後になって凄く、凄く後悔した。けどもう私は既に沢山の命をこの手で奪った後だった。
私は自分の発明を認めてもらう為だけに大勢の人を殺したんだ』
その口調、声色はふざけていた時とは違って真剣で、後悔と懺悔に満ちていた。
『私はもう引き返せない。沢山の命を奪ってしまったから。私に出来る事は、私の発明品を正しい方向で完成させて、キチンとした形にする事。その上で、これからの人々が生きて行く為に自身の才能を使う事。傲慢で偽善かもしれないけど、私はそうやって償って生きなきゃいけない。それが私の罪。

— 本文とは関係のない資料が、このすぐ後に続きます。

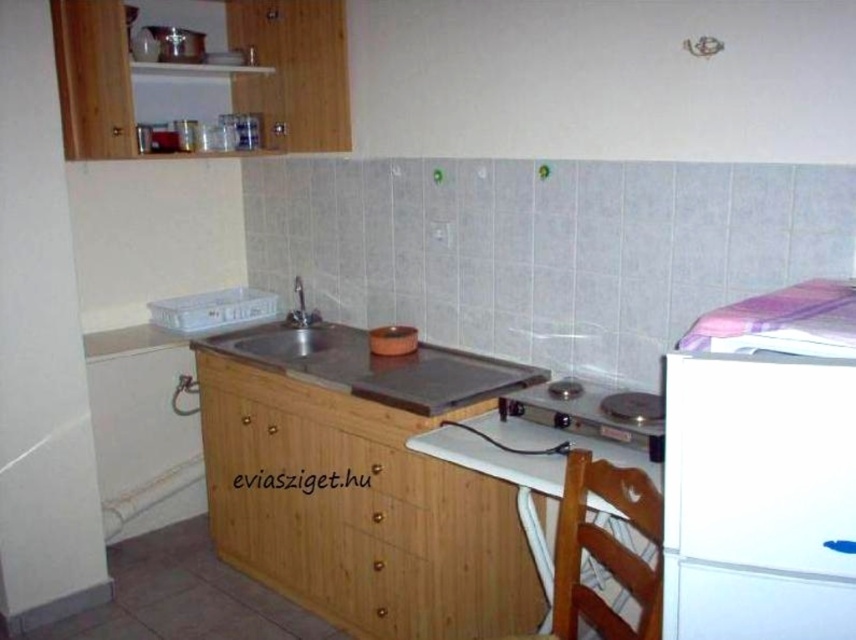 Consider the image. Which is below, white matte refrigerator at right or metallic gray stove at center?

metallic gray stove at center

Between white matte refrigerator at right and metallic gray stove at center, which one is positioned higher?

white matte refrigerator at right is higher up.

Locate an element on the screen. white matte refrigerator at right is located at coordinates (758, 497).

What are the coordinates of `white matte refrigerator at right` in the screenshot? It's located at (758, 497).

Does metallic sink at center have a smaller size compared to metallic gray stove at center?

No.

Image resolution: width=856 pixels, height=640 pixels. What do you see at coordinates (294, 340) in the screenshot?
I see `metallic sink at center` at bounding box center [294, 340].

Which is behind, point (278, 333) or point (599, 403)?

Point (278, 333)

Find the location of `metallic sink at center`. metallic sink at center is located at coordinates (294, 340).

Is white matte refrigerator at right above wooden chair at lower right?

Indeed, white matte refrigerator at right is positioned over wooden chair at lower right.

Which is in front, point (824, 413) or point (616, 481)?

Point (824, 413) is in front.

Identify the location of white matte refrigerator at right. Image resolution: width=856 pixels, height=640 pixels. (758, 497).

だけどシャルロットちゃん。君はまだ誰も殺してない。誰も死なせてない。誰の幸福も奪って無い。まだ引き返せる。進みかけた道を選び直して進むことが出来るんだって事、覚えて置いて。
私みたいになってからじゃ・・・、遅すぎるから』
「ならどうしろって言うんですか!諦めて僕に死ねとでも!?巫山戯るなッ!まだ僕は母さんの分まで生きていない!僕が死んで母さんに会った時に語れるものを何一つ得ていないッ!」
『一人で考えるから、間違えちゃう。でもねシャルロットちゃん。君は一人じゃないでしょ?』
「巫山戯た事を言うなッ!もう誰も・・・ッ!もう誰も僕の事を見てくれる人なんて・・・ッ!」
『少なくともそこに、一人居るよ?』
その言葉に、涙でボロボロになった顔で、シャルロットがこちらを向く。その視線を真正面から楯無さんが受け止める。

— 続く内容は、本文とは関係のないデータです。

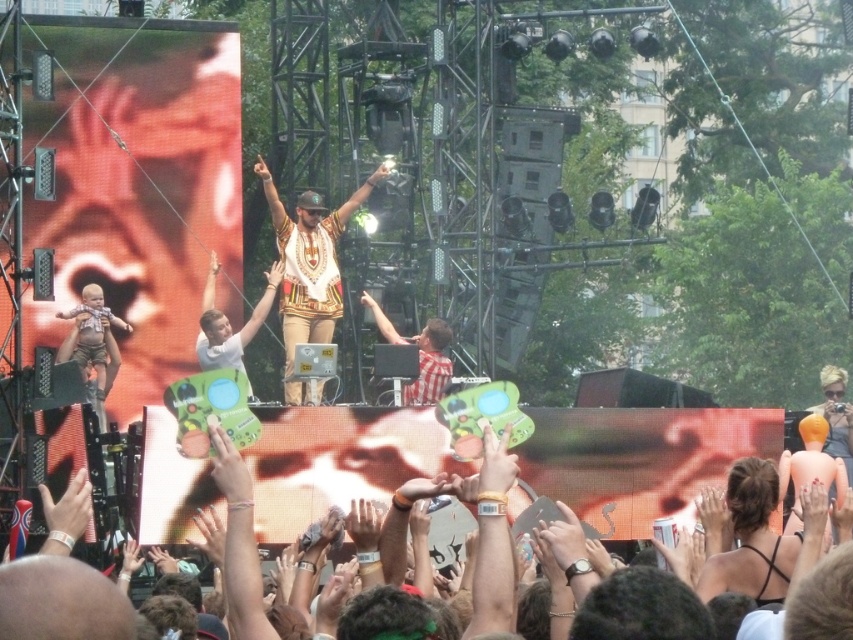 What is the color of the sign located at point (59,602)?

The sign located at point (59,602) is matte green.

You are standing at the front of the concert stage and want to move towards the point that is closer to you. Which point should you move towards, point [219,460] or point [274,216]?

You should move towards point [219,460] because it is closer to the viewer than point [274,216].

You are an event planner checking the stage setup. You need to ensure that the matte green sign at center and the white printed shirt at center are both visible to the audience. Based on their sizes, which one is more likely to be easily seen from the back of the venue?

The matte green sign at center has a larger size compared to the white printed shirt at center, so it is more likely to be easily seen from the back of the venue.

『シャルロットちゃんの情報見た時から、こっちで受け入れる準備初めて、ずっと頑張ってたんだよ?写真見て、こんな今にも泣きそうな顔した子、放っておけるわけないでしょって』
シャルロットが俯き、嗚咽が聞こえ始める。それでも下ろそうとしない拳銃を、楯無さんが両手で包み込み、下ろす。
そして、シャルロットを抱きしめる。
「よく・・・、頑張ったわよね。もう、一人じゃないわよ」
その言葉と共に、絨毯に重いものが落ちる音と、少女の嗚咽が響く。
「でもっ・・・、ぼくっ・・・、もう・・・、ボロボロで・・・汚れてて・・・っ」
「誰もそんな事思ってないわよ。知らない子は知らないままにしておけばいいんだし。それにここにいる全員貴方が汚れてるなんて思ってないわよ。その証拠に今私はこうやって貴方を抱きしめてる」
楯無さんの言葉に俺たち二人は力強く頷いて、楯無さんの右側から俺が、左側から拘束を解いた風華が抱きしめる。
「大丈夫だよシャルロット。俺も、お前が汚れてるなんて思ってない。お前は誰かのために生きれる。優しい人間だ」
「そうですよシャルロットさん。大丈夫です」
「あ・・・りが・・・とっ・・・、ごめん・・・なさっ・・・い・・・」
「大丈夫よシャルロットちゃん。ここにはあなたの味方しか居ないの。だから・・・」
そう言って楯無さんはシャルロットを強く、抱きしめる。
「泣いて、いいのよ」
そう言って泣くシャルロットを抱きしめ、背中を撫でる楯無さん。その優しさに甘えるように、数年間の寂しさとか、辛さとか、悲しさを全て吐き出すように、シャルロットは泣き続けた。